Reading Financial Reports for Dummies by Lita Epstein

Reading Financial Reports for Dummies by Lita Epstein

Author:Lita Epstein [Epstein, Lita]
Language: eng
Format: epub
ISBN: 9781118761939
Amazon: 1118761936
Publisher: For Dummies
Published: 2013-12-31T05:00:00+00:00


The key question to ask is whether a company’s current ratio shows that it’s able to cover short-term obligations. Generally, the rule of thumb is that any current ratio between 1.2 and 2.0 is sufficient for a business to operate. Keep in mind that the ratio varies among industries.

A current ratio below 1 is a strong danger sign that the company is headed for trouble. A ratio below 1 means the company is operating with negative working capital; in other words, its current debt obligations exceed the amount of money it has available to pay those debts.

A company also can have a current ratio that’s too high. Any ratio over 2

means the firm isn’t investing its assets well. The company can probably put some of those short-term assets to better use by investing them in growth opportunities.

However, many lenders and analysts believe that the current ratio isn’t a good enough test of a company’s debt-paying ability because it includes some assets that aren’t easy to turn into cash, such as inventory. A company must sell the inventory and collect the money before it has cash to work with, and doing so can take a lot more time than using cash that’s already on hand, or just collecting money due for accounts receivable, which represent customer accounts for items already purchased.

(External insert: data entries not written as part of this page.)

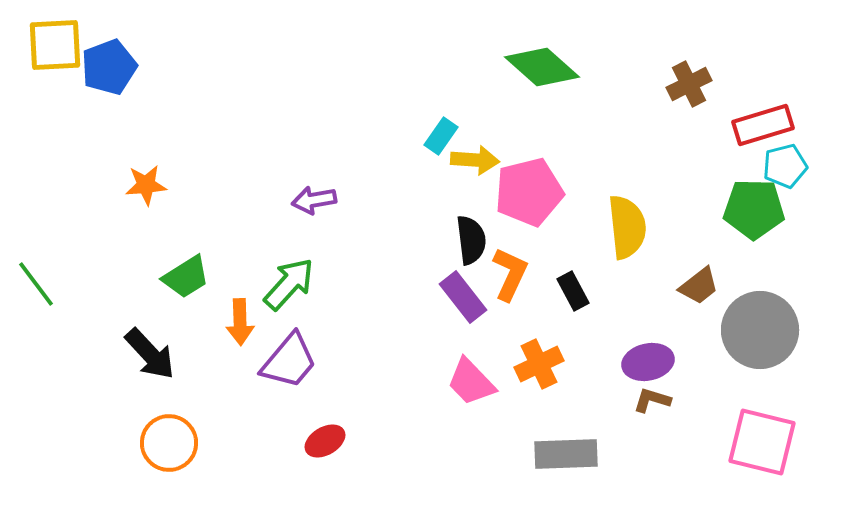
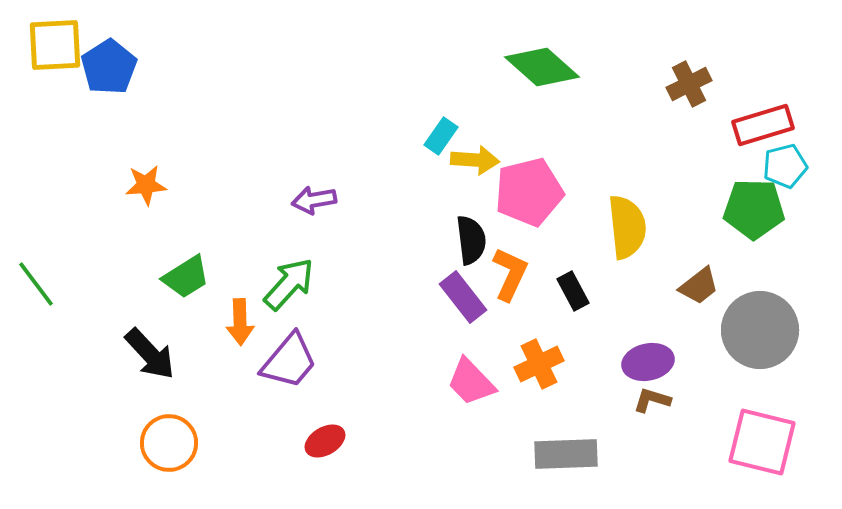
blue pentagon: rotated 12 degrees counterclockwise
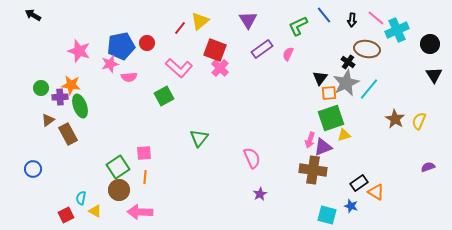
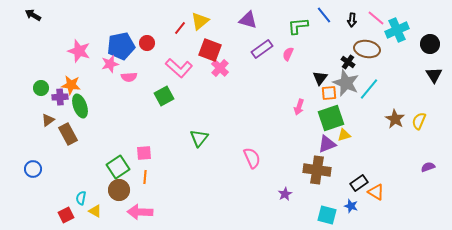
purple triangle at (248, 20): rotated 42 degrees counterclockwise
green L-shape at (298, 26): rotated 20 degrees clockwise
red square at (215, 50): moved 5 px left
gray star at (346, 83): rotated 24 degrees counterclockwise
pink arrow at (310, 140): moved 11 px left, 33 px up
purple triangle at (323, 147): moved 4 px right, 3 px up
brown cross at (313, 170): moved 4 px right
purple star at (260, 194): moved 25 px right
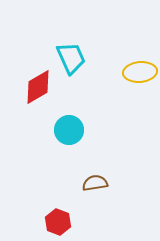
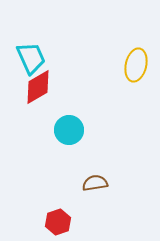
cyan trapezoid: moved 40 px left
yellow ellipse: moved 4 px left, 7 px up; rotated 72 degrees counterclockwise
red hexagon: rotated 20 degrees clockwise
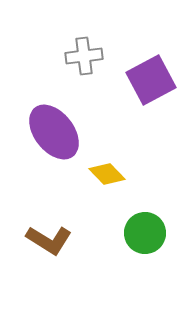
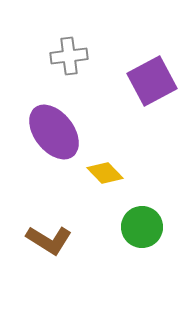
gray cross: moved 15 px left
purple square: moved 1 px right, 1 px down
yellow diamond: moved 2 px left, 1 px up
green circle: moved 3 px left, 6 px up
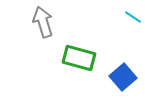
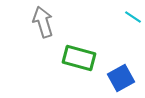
blue square: moved 2 px left, 1 px down; rotated 12 degrees clockwise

Determining the Quick Ratio

Stricter than the current ratio is a test called the quick ratio or acid test ratio, which measures a company’s ability to pay its bills without taking inventory into consideration. The calculation includes only cash on hand or cash already due from accounts receivable. Unlike the current ratio, the quick ratio doesn’t include money anticipated from the sale of inventory and the collection of money from those sales. To calculate this ratio, you use a two-step process: First, find the assets that a company can quickly turn into cash; then divide those quick assets by the current liabilities.